Lot of cardio you're doing. Thought about cutting back. Might limit you come pre-contest if you are already doing 45 minutes daily.


----------



## AnabolicGyno (Feb 24, 2017)

Cronus said:


> Lot of cardio you're doing. Thought about cutting back. Might limit you come pre-contest if you are already doing 45 minutes daily.


 Tapering it down to 15 mins a day week by week.


----------



## AnabolicGyno (Feb 24, 2017)

20mg superdrol this morning.

Legs: 
1. Squat - 12x60kg, 8x100kg, 6x115kg, 6x135kg, 10x140kg, 6x145kg, 6x150kg, 4x155kg
2. Seated calf raise - 6x12-15 40kg 
3. Single leg curl - 6x10-12 11p
4. ‎Leg extension - 6x10-12 40kg

Shoulders: 
1. Seated DB lateral - 20x12kg, 15x14kg, 4x12 16kg
2. ‎DB reverse fly - 4x12 14kg
3. ‎Upright row - 20x25kg, 15x30kg, 2x12 35kg
4. ‎Cable lateral - 4x12 4p
5. BB shrug - 20x60kg, 3x10-12 90kg
6. Reverse pec dec - 4x12 32kg

45 mins cardio


----------



## AnabolicGyno (Feb 24, 2017)

20mg superdrol took this morning 375mg test 200mg tren being pinned later today.

Chest: 
1. BB Bench - 12x60kg, 10x70kg, 8x85kg, 6x95kg, 13,8,7,7x100kg
2. ‎Incline press machine - 15x40kg/side, 3x8-10 50kg/side
3. Incline DB fly- 15x16kg, 3x12 18kg
4. ‎High>Low cable fly - 4x12-15 6p
5. Low>High cable fly - 2x20 3p

Bicep: 
1. Rope curl 3x12 10p
2. Single arm preacher machine - 3x10-12 25kg
3. ‎Hammer curls - 3x10 20kg

Abs: 
Hanging legs raise - 100 total

45 mins cardio


----------



## AnabolicGyno (Feb 24, 2017)

99.7kg this morning, holding a decent bit of water from the loose weekend of food.

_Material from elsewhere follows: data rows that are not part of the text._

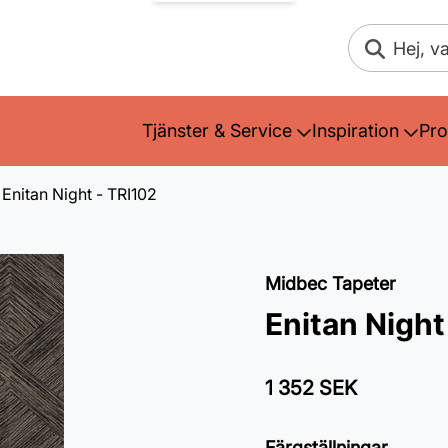
Sök
Tjänster & Service
Inspiration
Pro
Enitan Night - TRI102
Midbec Tapeter
Enitan Night
1 352 SEK
Färgställningar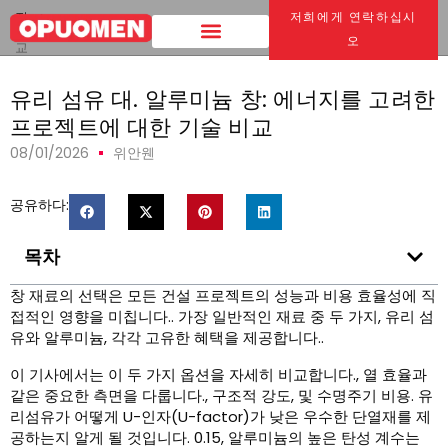
집
>
저희에게 연락하십시
유리 섬유 대. 알루미늄 창: 에너지를 고려한 프로젝트에 대한 기술 비
오
교
유리 섬유 대. 알루미늄 창: 에너지를 고려한
프로젝트에 대한 기술 비교
08/01/2026
위안웬
공유하다:
목차
창 재료의 선택은 모든 건설 프로젝트의 성능과 비용 효율성에 직
접적인 영향을 미칩니다.. 가장 일반적인 재료 중 두 가지, 유리 섬
유와 알루미늄, 각각 고유한 혜택을 제공합니다..
이 기사에서는 이 두 가지 옵션을 자세히 비교합니다., 열 효율과
같은 중요한 측면을 다룹니다., 구조적 강도, 및 수명주기 비용. 유
리섬유가 어떻게 U-인자(U-factor)가 낮은 우수한 단열재를 제
공하는지 알게 될 것입니다. 0.15, 알루미늄의 높은 탄성 계수는 ​​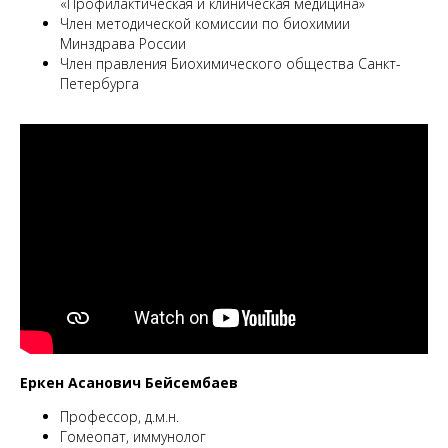
«Профилактическая и клиническая медицина»
Член методической комиссии по биохимии
Минздрава России
Член правления Биохимического общества Санкт-
Петербурга
Еркен Асанович Бейсембаев
Профессор, д.м.н.
Гомеопат, иммунолог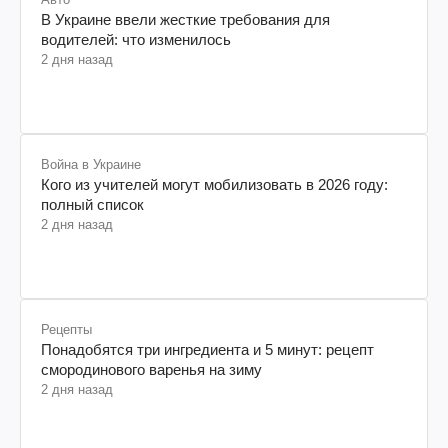
В Украине ввели жесткие требования для
водителей: что изменилось
2 дня назад
Война в Украине
Кого из учителей могут мобилизовать в 2026 году:
полный список
2 дня назад
Рецепты
Понадобятся три ингредиента и 5 минут: рецепт
смородинового варенья на зиму
2 дня назад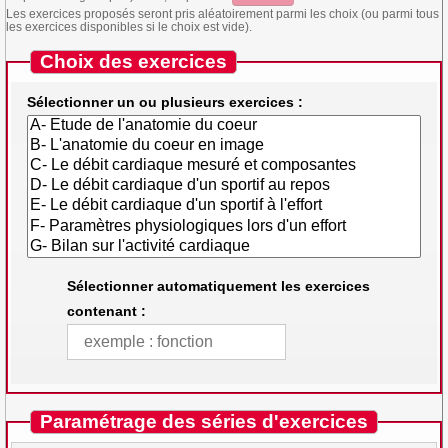
Les exercices proposés seront pris aléatoirement parmi les choix (ou parmi tous
les exercices disponibles si le choix est vide).
Choix des exercices
Sélectionner un ou plusieurs exercices :
Sélectionner automatiquement les exercices
contenant :
Paramétrage des séries d'exercices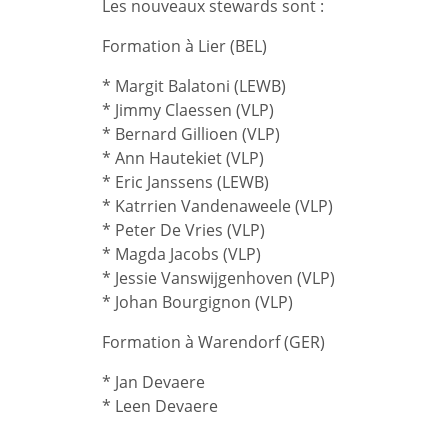
Les nouveaux stewards sont :
Formation à Lier (BEL)
* Margit Balatoni (LEWB)
* Jimmy Claessen (VLP)
* Bernard Gillioen (VLP)
* Ann Hautekiet (VLP)
* Eric Janssens (LEWB)
* Katrrien Vandenaweele (VLP)
* Peter De Vries (VLP)
* Magda Jacobs (VLP)
* Jessie Vanswijgenhoven (VLP)
* Johan Bourgignon (VLP)
Formation à Warendorf (GER)
* Jan Devaere
* Leen Devaere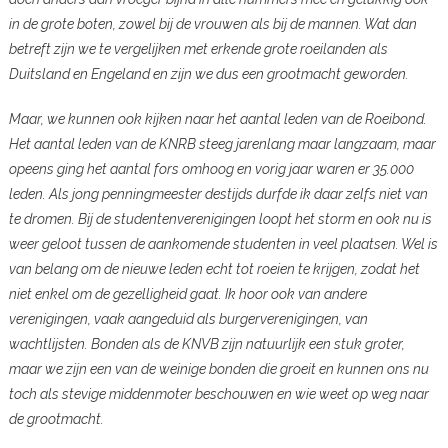
in de grote boten, zowel bij de vrouwen als bij de mannen. Wat dan
betreft zijn we te vergelijken met erkende grote roeilanden als
Duitsland en Engeland en zijn we dus een grootmacht geworden.
Maar, we kunnen ook kijken naar het aantal leden van de Roeibond.
Het aantal leden van de KNRB steeg jarenlang maar langzaam, maar
opeens ging het aantal fors omhoog en vorig jaar waren er 35.000
leden. Als jong penningmeester destijds durfde ik daar zelfs niet van
te dromen. Bij de studentenverenigingen loopt het storm en ook nu is
weer geloot tussen de aankomende studenten in veel plaatsen. Wel is
van belang om de nieuwe leden echt tot roeien te krijgen, zodat het
niet enkel om de gezelligheid gaat. Ik hoor ook van andere
verenigingen, vaak aangeduid als burgerverenigingen, van
wachtlijsten. Bonden als de KNVB zijn natuurlijk een stuk groter,
maar we zijn een van de weinige bonden die groeit en kunnen ons nu
toch als stevige middenmoter beschouwen en wie weet op weg naar
de grootmacht.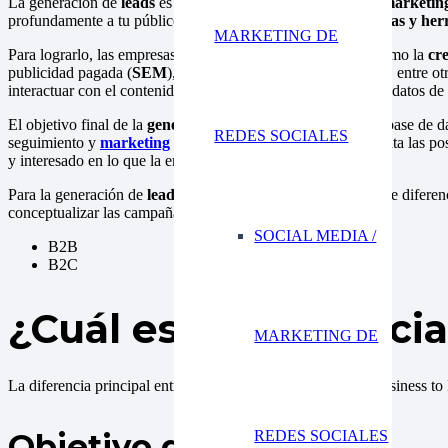
La generación de
leads
es una estrategia fundamental en el
marketin
profundamente a tu público objetivo,
utilizar diversas tácticas y he
MARKETING DE
Para lograrlo, las empresas implementan diversas técnicas como la
cre
publicidad pagada (
SEM
), presencia activa en redes sociales, entre 
interactuar con el contenido; además luego proporcionan sus datos de
El objetivo final de la
generación de leads
es construir una base de da
REDES SOCIALES
seguimiento y
marketing
personalizado. Esto no solo aumenta las posi
y interesado en lo que la empresa ofrece.
Para la generación de
leads
tenemos dos áreas completamente diferenci
conceptualizar las campañas.
SOCIAL MEDIA /
B2B
B2C
¿Cuál es la diferenci
MARKETING DE
La diferencia principal entre la generación de leads
B2B
(Business to
Objetivo del Cliente:
REDES SOCIALES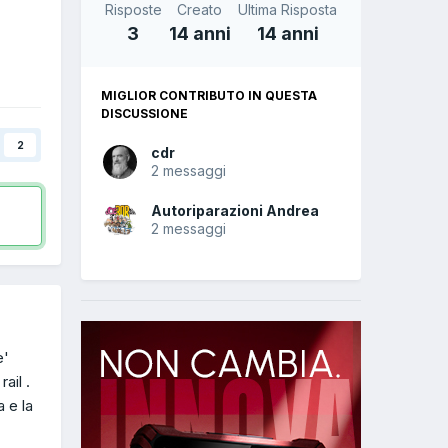
Risposte
Creato
Ultima Risposta
3
14 anni
14 anni
MIGLIOR CONTRIBUTO IN QUESTA
DISCUSSIONE
2
cdr
2 messaggi
Autoriparazioni Andrea
2 messaggi
e'
ail .
a e la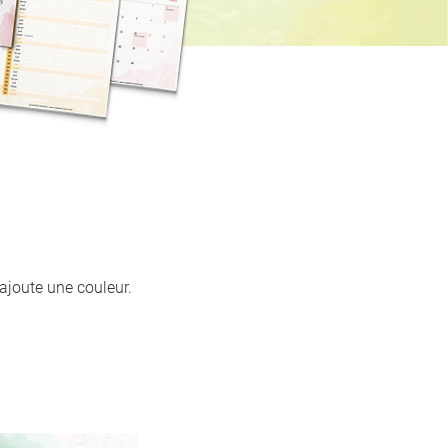
 ajoute une couleur.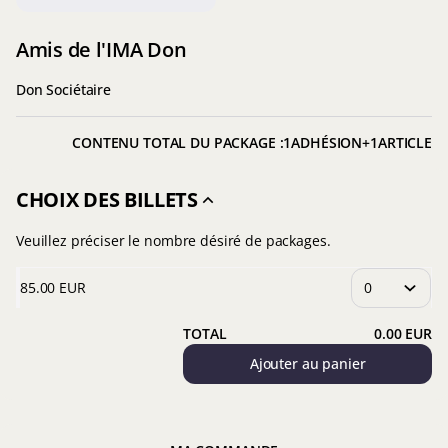
Amis de l'IMA Don
Don Sociétaire
CONTENU TOTAL DU PACKAGE :
1
ADHÉSION
+
1
ARTICLE
CHOIX DES BILLETS
Veuillez préciser le nombre désiré de packages.
85
.
00
EUR
TOTAL
0
.
00
EUR
Ajouter au panier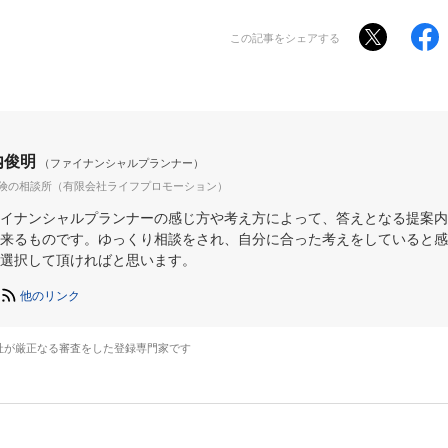
この記事をシェアする
内俊明
（ファイナンシャルプランナー）
保険の相談所（有限会社ライフプロモーション）
イナンシャルプランナーの感じ方や考え方によって、答えとなる提案内
来るものです。ゆっくり相談をされ、自分に合った考えをしていると感
選択して頂ければと思います。
他のリンク
社が厳正なる審査をした登録専門家です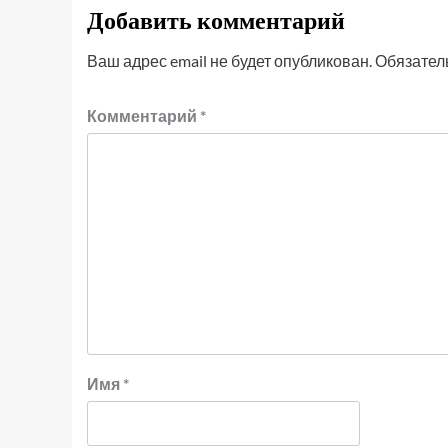
Добавить комментарий
Ваш адрес email не будет опубликован.
Обязател
Комментарий
*
Имя
*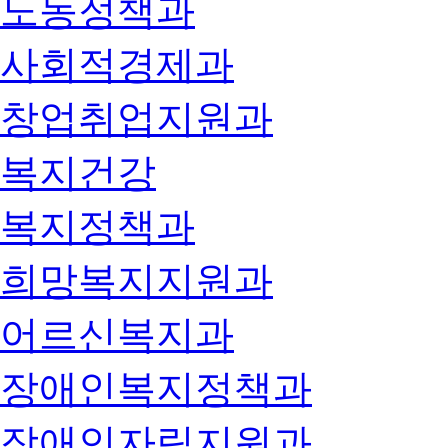
노동정책과
사회적경제과
창업취업지원과
복지건강
복지정책과
희망복지지원과
어르신복지과
장애인복지정책과
장애인자립지원과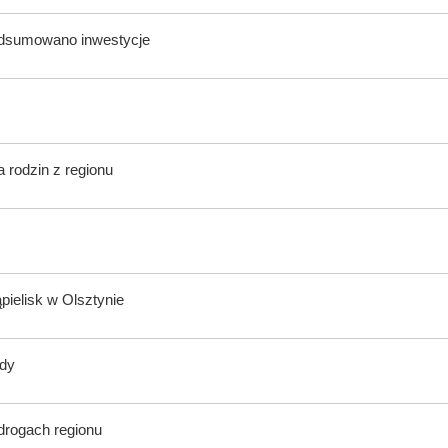
odsumowano inwestycje
 rodzin z regionu
ąpielisk w Olsztynie
ody
 drogach regionu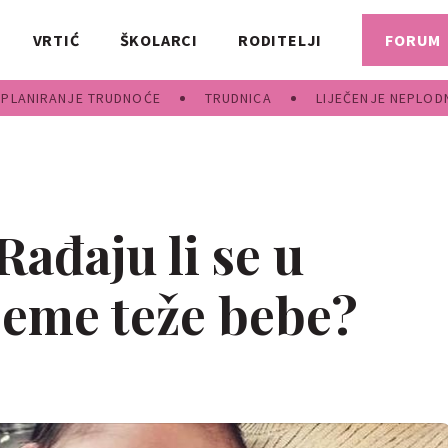
VRTIĆ
ŠKOLARCI
RODITELJI
FORUM
PLANIRANJE TRUDNOĆE
TRUDNICA
LIJEČENJE NEPLOD
Rađaju li se u
jeme teže bebe?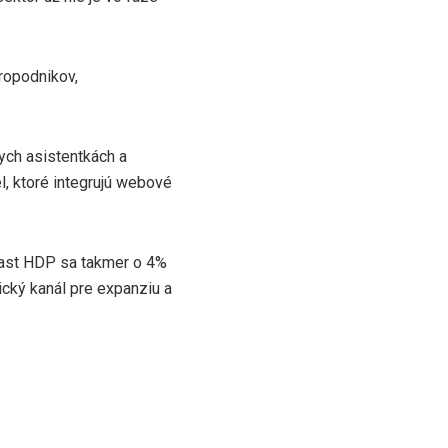
kropodnikov,
nych asistentkách a
l, ktoré integrujú webové
 rast HDP sa takmer o 4%
ický kanál pre expanziu a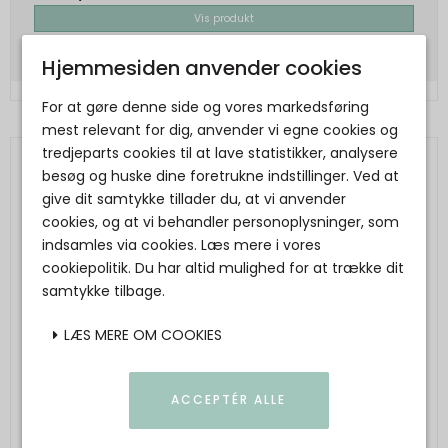
Vis produkt
Hjemmesiden anvender cookies
For at gøre denne side og vores markedsføring
mest relevant for dig, anvender vi egne cookies og
tredjeparts cookies til at lave statistikker, analysere
besøg og huske dine foretrukne indstillinger. Ved at
give dit samtykke tillader du, at vi anvender
cookies, og at vi behandler personoplysninger, som
indsamles via cookies. Læs mere i vores
cookiepolitik. Du har altid mulighed for at trække dit
samtykke tilbage.
LÆS MERE OM COOKIES
ACCEPTÉR ALLE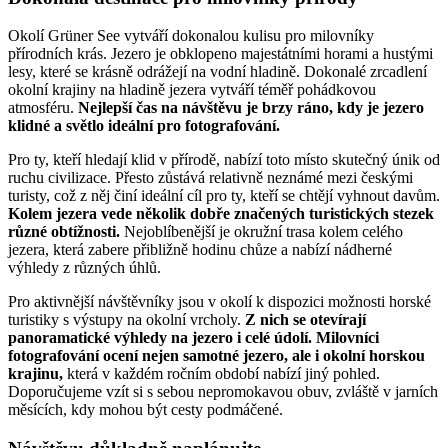
Okolí Grüner See vytváří dokonalou kulisu pro milovníky
přírodních krás. Jezero je obklopeno majestátními horami a hustými
lesy, které se krásně odrážejí na vodní hladině. Dokonalé zrcadlení
okolní krajiny na hladině jezera vytváří téměř pohádkovou
atmosféru.
Nejlepší čas na návštěvu je brzy ráno, kdy je jezero
klidné a světlo ideální pro fotografování.
Pro ty, kteří hledají klid v přírodě, nabízí toto místo skutečný únik od
ruchu civilizace. Přesto zůstává relativně neznámé mezi českými
turisty, což z něj činí ideální cíl pro ty, kteří se chtějí vyhnout davům.
Kolem jezera vede několik dobře značených turistických stezek
různé obtížnosti.
Nejoblíbenější je okružní trasa kolem celého
jezera, která zabere přibližně hodinu chůze a nabízí nádherné
výhledy z různých úhlů.
Pro aktivnější návštěvníky jsou v okolí k dispozici možnosti horské
turistiky s výstupy na okolní vrcholy.
Z nich se otevírají
panoramatické výhledy na jezero i celé údolí. Milovníci
fotografování ocení nejen samotné jezero, ale i okolní horskou
krajinu,
která v každém ročním období nabízí jiný pohled.
Doporučujeme vzít si s sebou nepromokavou obuv, zvláště v jarních
měsících, kdy mohou být cesty podmáčené.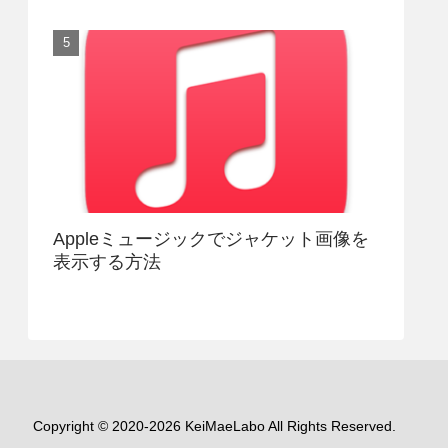
Appleミュージックでジャケット画像を
表示する方法
Copyright © 2020-2026 KeiMaeLabo All Rights Reserved.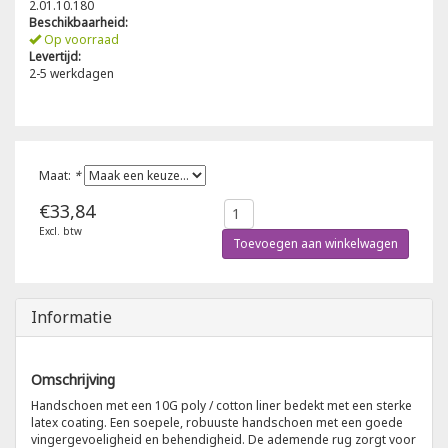
2.01.10.180
Beschikbaarheid:
Poloshirts
Op voorraad
Greiff
Classic
Levertijd:
2-5 werkdagen
T-shirts
Grisport
DNA
Hydrowear
DNA-Flex
Maat:
*
Portwest
Denim
€33,84
Excl. btw
Printer
Thermal
Toevoegen aan winkelwagen
Projob Prio Series
Safety
Informatie
Safety Jogger
Omschrijving
Tewi
Handschoen met een 10G poly / cotton liner bedekt met een sterke
latex coating. Een soepele, robuuste handschoen met een goede
vingergevoeligheid en behendigheid. De ademende rug zorgt voor
Tranemo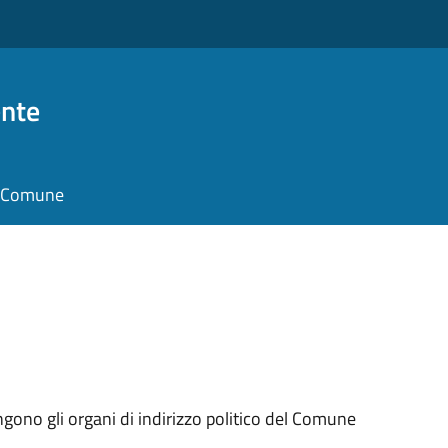
nte
il Comune
ngono gli organi di indirizzo politico del Comune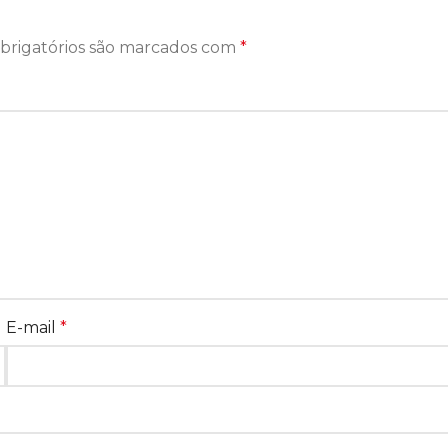
brigatórios são marcados com
*
E-mail
*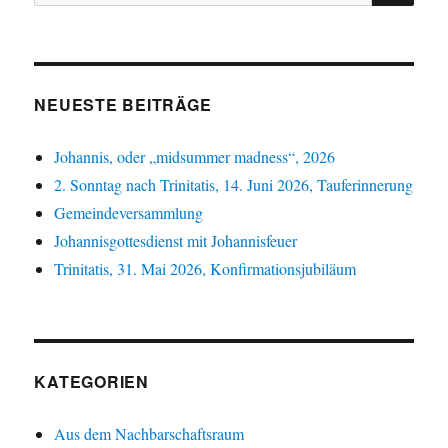
nach:
NEUESTE BEITRÄGE
Johannis, oder „midsummer madness“, 2026
2. Sonntag nach Trinitatis, 14. Juni 2026, Tauferinnerung
Gemeindeversammlung
Johannisgottesdienst mit Johannisfeuer
Trinitatis, 31. Mai 2026, Konfirmationsjubiläum
KATEGORIEN
Aus dem Nachbarschaftsraum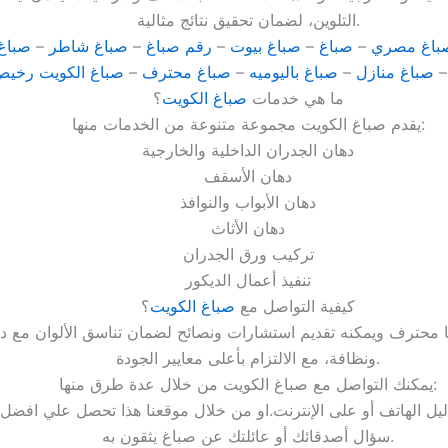
التلوين، لضمان تحقيق نتائج مثالية.
باغ مصري
–
صباغ
–
صباغ بيوت
–
رقم صباغ
–
صباغ شاطر
–
صباغ
صباغ منازل
–
صباغ باليوميه
–
صباغ محترف
–
صباغ الكويت رخي
ما هي خدمات
صباغ الكويت
؟
يقدم صباغ الكويت مجموعة متنوعة من الخدمات منها:
دهان الجدران الداخلية والخارجية
دهان الأسقف
دهان الأبواب والنوافذ
دهان الأثاث
تركيب ورق الجدران
تنفيذ أعمال الديكور
كيفية التواصل مع
صباغ الكويت
؟
ا محترف ويمكنه تقديم استشارات ونصائح لضمان تناسق الألوان مع دي
ونظافة، مع الالتزام بأعلى معايير الجودة.
يمكنك التواصل مع صباغ الكويت من خلال عدة طرق منها:
ل الهاتف أو على الإنترنت.او من خلال موقعنا هذا تحصل علي افضل 
سؤال أصدقائك أو عائلتك عن صباغ يثقون به.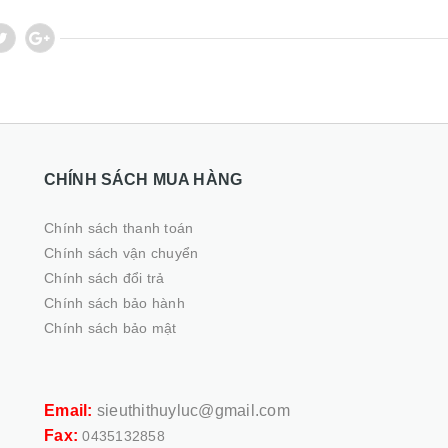
CHÍNH SÁCH MUA HÀNG
Chính sách thanh toán
Chính sách vận chuyển
Chính sách đổi trả
Chính sách bảo hành
Chính sách bảo mật
,
Email:
sieuthithuyluc@gmail.com
Fax:
0435132858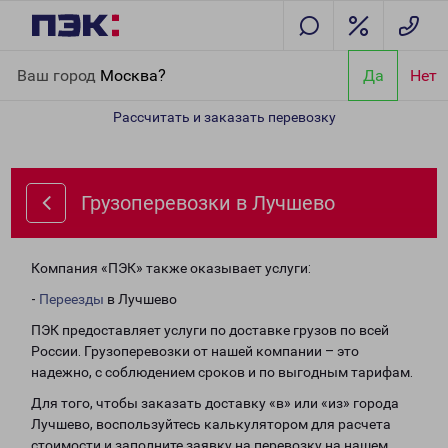
Главная
Направления
Грузоперевозки в Лучшево
Ваш город
Москва?
Да
Нет
Рассчитать и заказать перевозку
Грузоперевозки в Лучшево
Компания «ПЭК» также оказывает услуги:
-
Переезды
в Лучшево
ПЭК предоставляет услуги по доставке грузов по всей
России. Грузоперевозки от нашей компании – это
надежно, с соблюдением сроков и по выгодным тарифам.
Для того, чтобы заказать доставку «в» или «из» города
Лучшево, воспользуйтесь калькулятором для расчета
стоимости и заполните заявку на перевозку на нашем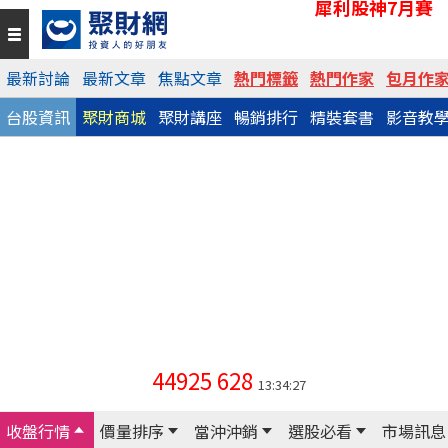
犀利股神7月賽
最新討論
最新文章
焦點文章
熱門標籤
熱門作家
包月作
台股資訊
聚財商城
聚財講座
暢銷排行
精裝套書
影音教
44925
628
13:34:27
收盤行情
價量排序
當沖沖銷
選股必看
市場訊息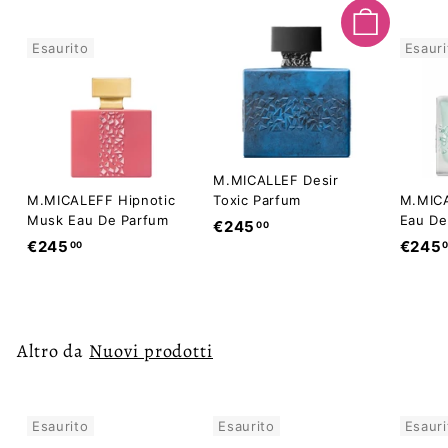
Aggiungi al carrello
Esaurito
Esauri
M.MICALLEF Desir
M.MICALEFF Hipnotic
Toxic Parfum
M.MICA
Musk Eau De Parfum
Eau De
€
€245
00
€
€245
€245
00
2
2
4
4
5
5
,
,
0
Altro da
Nuovi prodotti
0
0
0
Esaurito
Esaurito
Esauri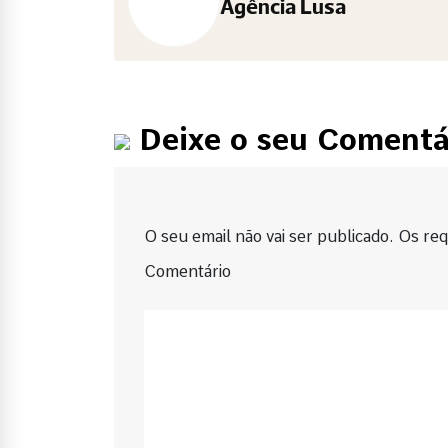
Agência Lusa
Deixe o seu Comentá
O seu email não vai ser publicado. Os requ
Comentário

Keeping cals at 3600 this week with 45 mins cardio a day.

20mg superdrol took.

Back:
1. Bent over row - 15x60kg, 2x12 90kg, 2x8 100kg
2. ‎DB row - 4x10-12 42kg
3. RG v-grip pullover - 4x10-12 16p
4. ‎Single arm pulldown - 4x10-12 12p
5. ‎Rope pullover - 4x10 10p, 2x10 9p

Tricep:
1. Rope pushdown - 12x8p, 3x10 10p > 6x8p > 6x6p
2. ‎Overhead DB - 3x8-10 14kg
3. ‎Reverse grip pushdown - 3x10 4p

Shoulders:
1. DB laterals - 20x10kg, 15x14kg, 12x16kg, 10x18kg
2. ‎DB reverse fly - 3x12 12kg


----------



## AestheticManlet (Jun 12, 2012)

Looking good mate - I can't wait to get back on the tren train haha


----------



## AnabolicGyno (Feb 24, 2017)

Ross1991 said:


> Looking good mate - I can't wait to get back on the tren train haha


 I honestly don't think I have use for anything except test tren and orals, no sides at 400mg/wk in the past except for mild trensomnia occasionally.


----------



## AnabolicGyno (Feb 24, 2017)

Diet today and for the week (except rest day) is as follows:

Meal 1: 100g oats, 40g whey

Meal 2,3,4: 1 chicken breast, 250g sweet potato

Pre: 100g oats, 20g whey, 2 bagels

Post: 100g oats, 20g whey, 2 bagels

Works out as about 265/535/35 - 3600kcals


----------



## AnabolicGyno (Feb 24, 2017)

101.4kg this morning, weight should stabilise soon, rest day today, less carbs than usual.


----------



## AnabolicGyno (Feb 24, 2017)

98.2kg this morning after 2600 kcals yesterday.

Legs: 
1. Squat - 10x60kg, 8x100kg, 8x125kg, 6x140kg, 11x150kg
2. Single leg calf raise - 3x12 +25kg
3. ‎Leg extension - 4x12-15 65kg
4. ‎Leg curl - 4x12-15 65kg

Shoulders: 
1. DB lateral - 20x10kg, 15x14kg, 3x12 16kg
2. ‎DB reverse - 20x12kg, 3x10-12 16kg
3. ‎Cable lateral - 3x15 4p
4. ‎Cable reverse fly - 3x8-10 3p
5. BB shrug - 20x60kg, 15x90kg, 10x100kg
6. Plate front raise - 3x20 20kg

45 mins cardio


----------



## AnabolicGyno (Feb 24, 2017)

98.6kg this morning, 1 full week into superdrol now and the strength is flying up.

Chest:
1. BB bench - 12x60kg, 10x70kg, 8x82.5kg, 8x95kg, 16x100kg, 3x8 107.5kg
2. ‎ Plate loaded incline press - 12x30kg/side, 3x10 35kg/side
3. Incline DB fly - 15x16kg, 3x12 18kg
4. Pec dec - 3x12-15 65kg
5. Hi>Low cable fly - 3x15 6p

Bis:
1. Cable curl - 20x6p, 3x10 11p
2. DB hammer curl - 3x12 20kg
3. ‎Supinating curl - 3x12 12kg

45 mins cardio


----------



## Abc987 (Sep 26, 2013)

What lab do you use out of curiosity mate?


----------



## AnabolicGyno (Feb 24, 2017)

Abc987 said:


> What lab do you use out of curiosity mate?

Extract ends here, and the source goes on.